Vol. 7, Issue 2, Part A (2025)

This study presents a deterministic inventory model incorporating realistic and dynamic system characteristics such as quadratic demand, time-dependent linear deterioration, and linearly increasing holding costs. The model further accounts for trade credit, allowing the buyer a delay period to settle payments without incurring interest. The primary objective is to minimize the total average cost by optimizing the replenishment cycle length.
Inventory depletion over time is governed by a first-order linear differential equation that simultaneously considers both demand and deterioration effects. An explicit expression for the inventory level is derived using integrating factors, and cost functions are formulated to include ordering, holding, and interest costs (if the replenishment cycle exceeds the trade credit period). Sensitivity analysis is performed to examine the impact of variations in key parameters such as demand rate, deterioration coefficient, holding cost rates, and credit period on the optimal cycle time and total cost.

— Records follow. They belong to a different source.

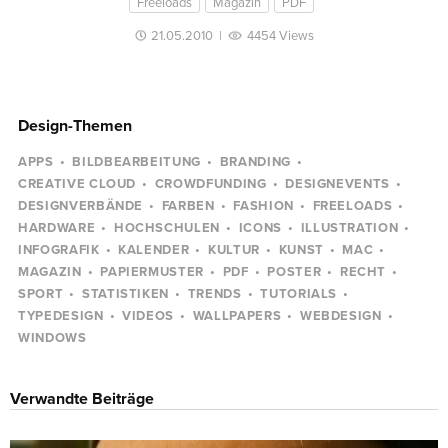
Freeloads
Magazin
PDF
21.05.2010
|
4454 Views
Design-Themen
APPS
BILDBEARBEITUNG
BRANDING
CREATIVE CLOUD
CROWDFUNDING
DESIGNEVENTS
DESIGNVERBÄNDE
FARBEN
FASHION
FREELOADS
HARDWARE
HOCHSCHULEN
ICONS
ILLUSTRATION
INFOGRAFIK
KALENDER
KULTUR
KUNST
MAC
MAGAZIN
PAPIERMUSTER
PDF
POSTER
RECHT
SPORT
STATISTIKEN
TRENDS
TUTORIALS
TYPEDESIGN
VIDEOS
WALLPAPERS
WEBDESIGN
WINDOWS
Verwandte Beiträge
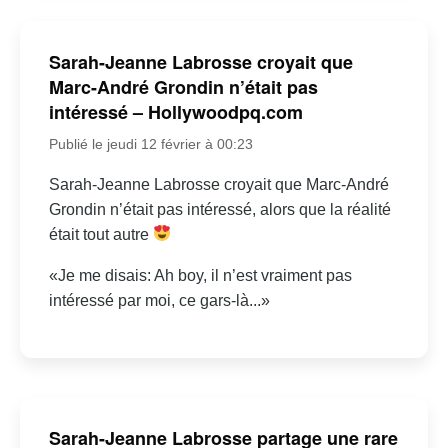
Sarah-Jeanne Labrosse croyait que
Marc-André Grondin n’était pas
intéressé – Hollywoodpq.com
Publié le jeudi 12 février à 00:23
Sarah-Jeanne Labrosse croyait que Marc-André
Grondin n’était pas intéressé, alors que la réalité
était tout autre
«Je me disais: Ah boy, il n’est vraiment pas
intéressé par moi, ce gars-là...»
Sarah-Jeanne Labrosse partage une rare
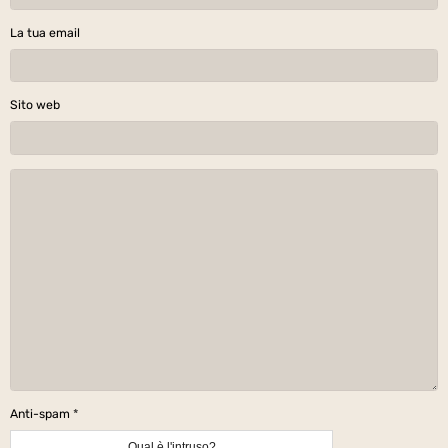
La tua email
Sito web
Anti-spam
Qual è l'intruso?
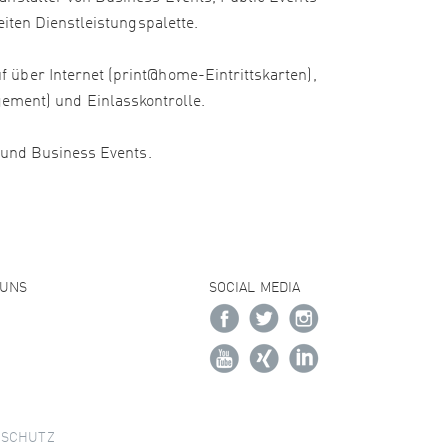
iten Dienstleistungspalette.
 über Internet (print@home-Eintrittskarten),
ment) und Einlasskontrolle.
e und Business Events.
 UNS
SOCIAL MEDIA
NSCHUTZ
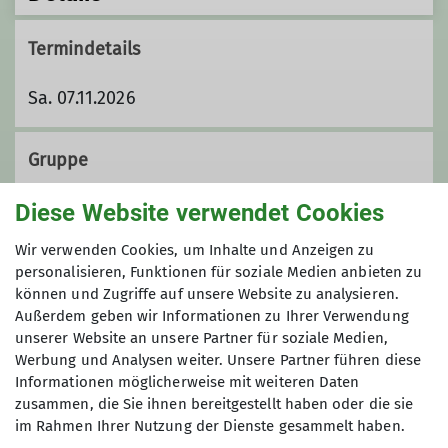
Termindetails
Sa. 07.11.2026
Gruppe
Diese Website verwendet Cookies
KulTourgruppe
Wir verwenden Cookies, um Inhalte und Anzeigen zu
personalisieren, Funktionen für soziale Medien anbieten zu
können und Zugriffe auf unsere Website zu analysieren.
Außerdem geben wir Informationen zu Ihrer Verwendung
Die KulTourwandergruppe verbindet
unserer Website an unsere Partner für soziale Medien,
das Wandern mit einem kulturellen
Werbung und Analysen weiter. Unsere Partner führen diese
Ereignis, wobei sich die Schwerpunkte
Informationen möglicherweise mit weiteren Daten
auch schon mal verlagern dürfen.
zusammen, die Sie ihnen bereitgestellt haben oder die sie
Unsere Ziele liegen oft im Ruhrgebiet,
im Rahmen Ihrer Nutzung der Dienste gesammelt haben.
Sektion
in der Regel jedoch maximal in einem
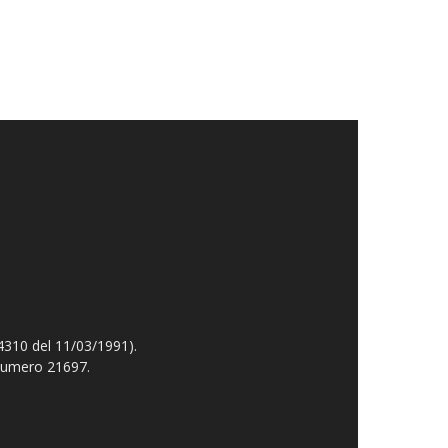
4310 del 11/03/1991).
 numero 21697.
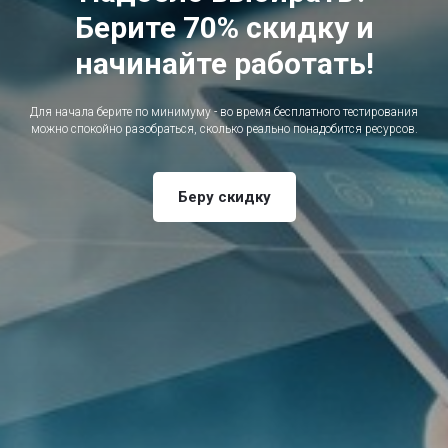
Берите 70% скидку и
начинайте работать!
Для начала берите по минимуму - во время бесплатного тестирования
можно спокойно разобраться, сколько реально понадобится ресурсов.
Беру скидку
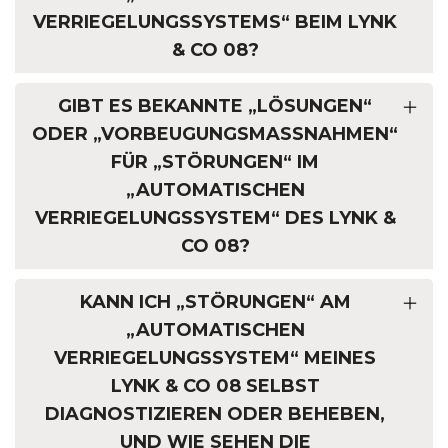
VERRIEGELUNGSSYSTEMS“ BEIM LYNK
& CO 08?
GIBT ES BEKANNTE „LÖSUNGEN“
ODER „VORBEUGUNGSMASSNAHMEN“ F
ÜR „STÖRUNGEN“ IM „
AUTOMATISCHEN V
ERRIEGELUNGSSYSTEM“ DES LYNK & C
O 08?
KANN ICH „STÖRUNGEN“ AM
„AUTOMATISCHEN
VERRIEGELUNGSSYSTEM“ MEINES
LYNK & CO 08 SELBST
DIAGNOSTIZIEREN ODER BEHEBEN,
UND WIE SEHEN DIE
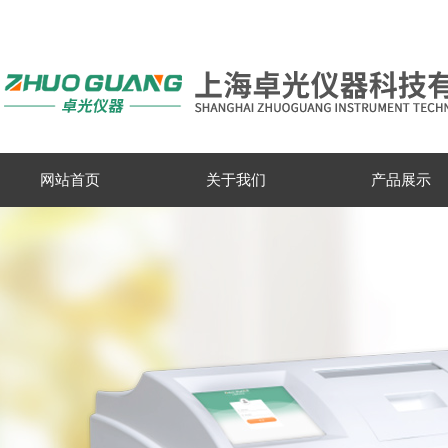
网站首页
关于我们
产品展示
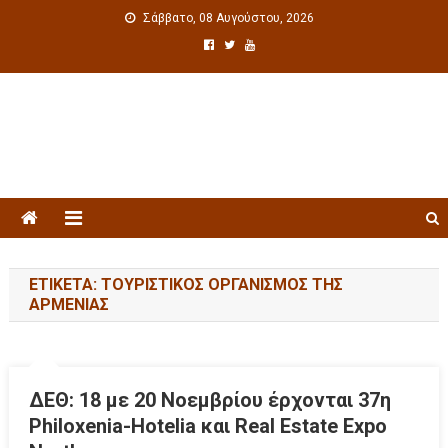
Σάββατο, 08 Αυγούστου, 2026
Πολιτιστική ενημέρωση
ΕΤΙΚΈΤΑ: ΤΟΥΡΙΣΤΙΚΌΣ ΟΡΓΑΝΙΣΜΌΣ ΤΗΣ
ΑΡΜΕΝΊΑΣ
ΔΕΘ: 18 με 20 Νοεμβρίου έρχονται 37η
Philoxenia-Hotelia και Real Estate Expo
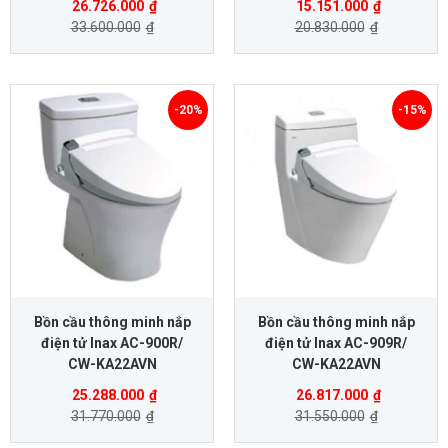
26.726.000
₫
15.151.000
₫
33.600.000
₫
20.830.000
₫
-20%
-15%
Bồn cầu thông minh nắp
Bồn cầu thông minh nắp
điện tử Inax AC-900R/
điện tử Inax AC-909R/
CW-KA22AVN
CW-KA22AVN
25.288.000
₫
26.817.000
₫
31.770.000
₫
31.550.000
₫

Numerical results indicate that parameters like holding cost and demand rate significantly affect both the cost and cycle length, while the trade credit period has a noticeable influence only when the cycle time exceeds the credit period. The model provides valuable insights into real-world inventory management scenarios where demand, cost, and deterioration evolve over time. Graphs and tables support the results, confirming the model’s robustness and applicability for effective decision-making in supply chain environments.